How Long Can You Carry a Blighted Ovum?

A blighted ovum, also known as an anembryonic pregnancy, is a common form of early pregnancy loss. It occurs when a fertilized egg implants in the uterus, but the embryo fails to form or stops developing very early. Because the body still registers as pregnant, the timeline for diagnosis and resolution is highly variable. This article clarifies the biological process and the options available for managing this type of miscarriage.

Defining Anembryonic Pregnancy

An anembryonic pregnancy begins when a fertilized egg successfully implants into the uterine wall. After implantation, the gestational sac, placenta, and surrounding structures develop normally. However, the embryo itself either does not form within the gestational sac or stops growing at a microscopic stage and is reabsorbed.

Because the placenta continues to develop, the body produces human chorionic gonadotropin (hCG). Since tests detect hCG, a positive result occurs, and the person may experience common pregnancy symptoms like nausea and breast tenderness. This hormonal signal can persist for weeks, masking the non-viable status. Chromosomal abnormalities in the fertilized egg are the primary underlying cause, leading to the early cessation of embryonic development.

The Duration of Carrying and Diagnosis

The time a person can carry an anembryonic pregnancy before it is diagnosed or spontaneously miscarries varies widely. In many cases, the body does not recognize the non-viable status immediately, allowing the gestational sac to continue growing for several weeks. The diagnosis is most often made during a routine first-trimester ultrasound, typically between 8 and 13 weeks of gestation.

A transvaginal ultrasound is the definitive diagnostic tool, clearly showing an empty gestational sac. Diagnostic criteria involve identifying a gestational sac of a certain size—often 25 millimeters or greater—without a visible embryo or yolk sac inside. Once the diagnosis is confirmed, the time until a spontaneous miscarriage begins can range from a few days to several weeks. This period of waiting for the body to naturally pass the tissue is highly unpredictable.

Management and Treatment Options

Once an anembryonic pregnancy is confirmed, a healthcare provider will discuss three primary options for resolution, depending on the patient’s preference and clinical stability. The first option is expectant management, which involves waiting for the body to miscarry naturally.

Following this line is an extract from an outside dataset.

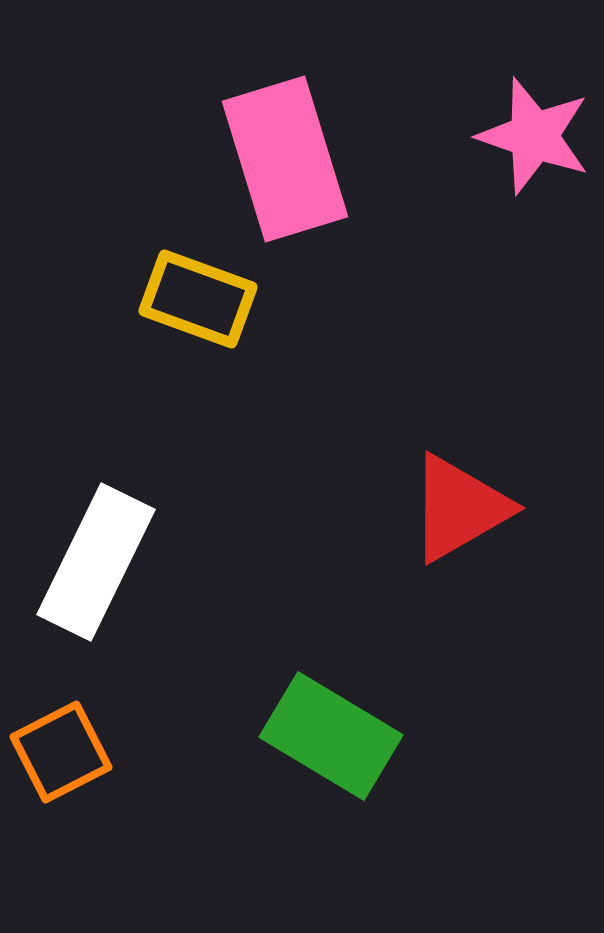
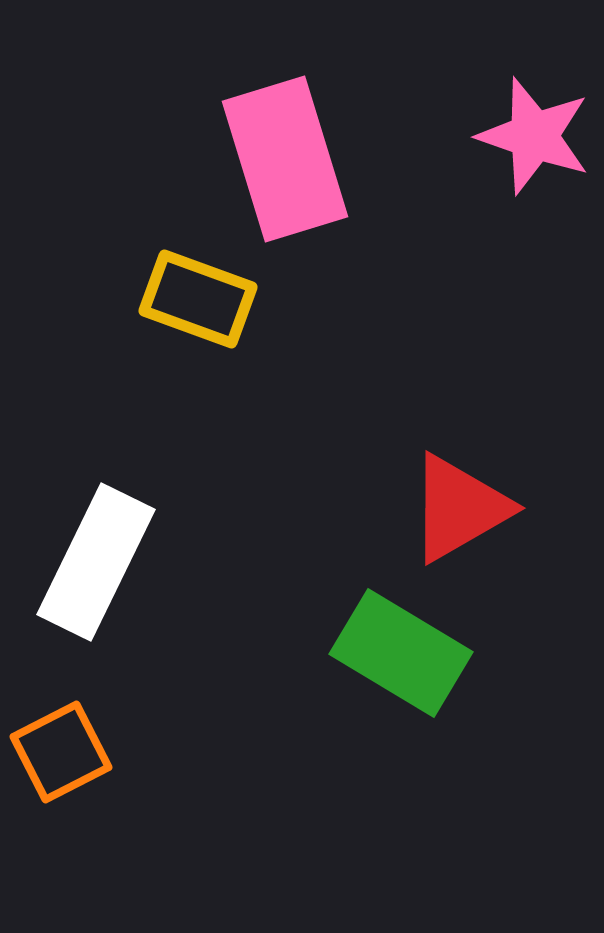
green rectangle: moved 70 px right, 83 px up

This approach is non-invasive, but the timing is uncertain and can take anywhere from a few days to over a month.

The second path is medical management, which uses oral or vaginal medication, most commonly misoprostol, to induce uterine contractions and expedite the process. This method offers a faster and more predictable resolution than expectant management. Misoprostol therapy is highly effective, yielding a complete termination in a large majority of cases.

The final option is surgical management, typically performed as a dilation and curettage (D&C), where the pregnancy tissue is removed from the uterus. This procedure is the fastest and most predictable method, often recommended for patients experiencing heavy bleeding, signs of infection, or those who prefer a swift resolution. Regardless of the chosen path, follow-up care, including emotional support and serial monitoring of hCG levels, remains a part of the recovery process.